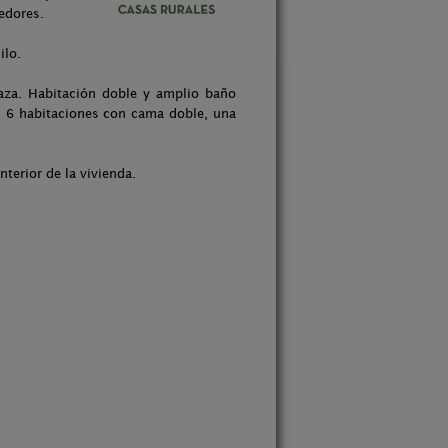
dedores.
ilo.
aza. Habitación doble y amplio baño
on 6 habitaciones con cama doble, una
terior de la vivienda.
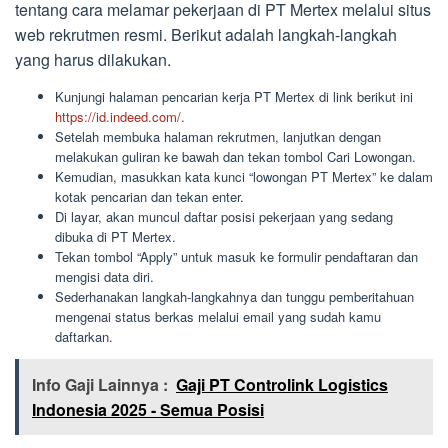
tentang cara melamar pekerjaan di PT Mertex melalui situs
web rekrutmen resmi. Berikut adalah langkah-langkah
yang harus dilakukan.
Kunjungi halaman pencarian kerja PT Mertex di link berikut ini
https://id.indeed.com/
.
Setelah membuka halaman rekrutmen, lanjutkan dengan
melakukan guliran ke bawah dan tekan tombol Cari Lowongan.
Kemudian, masukkan kata kunci “lowongan PT Mertex” ke dalam
kotak pencarian dan tekan enter.
Di layar, akan muncul daftar posisi pekerjaan yang sedang
dibuka di PT Mertex.
Tekan tombol “Apply” untuk masuk ke formulir pendaftaran dan
mengisi data diri.
Sederhanakan langkah-langkahnya dan tunggu pemberitahuan
mengenai status berkas melalui email yang sudah kamu
daftarkan.
Info Gaji Lainnya :
Gaji PT Controlink Logistics
Indonesia 2025 - Semua Posisi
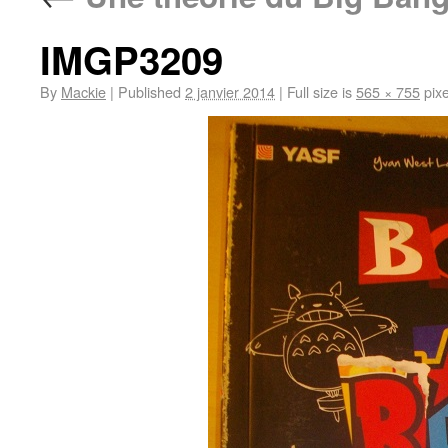
IMGP3209
By
Mackie
|
Published
2 janvier 2014
|
Full size is
565 × 755
pixe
⁂
*Task*
Start with the line holding "dibuka di PT Mertex." and repeat exactly every line through the final line of the records above, but no pictures and nothing more.

*Answer for the task*
dibuka di PT Mertex.
Tekan tombol “Apply” untuk masuk ke formulir pendaftaran dan
mengisi data diri.
Sederhanakan langkah-langkahnya dan tunggu pemberitahuan
mengenai status berkas melalui email yang sudah kamu
daftarkan.
Info Gaji Lainnya :
Gaji PT Controlink Logistics
Indonesia 2025 - Semua Posisi
IMGP3209
By
Mackie
|
Published
2 janvier 2014
|
Full size is
565 × 755
pixe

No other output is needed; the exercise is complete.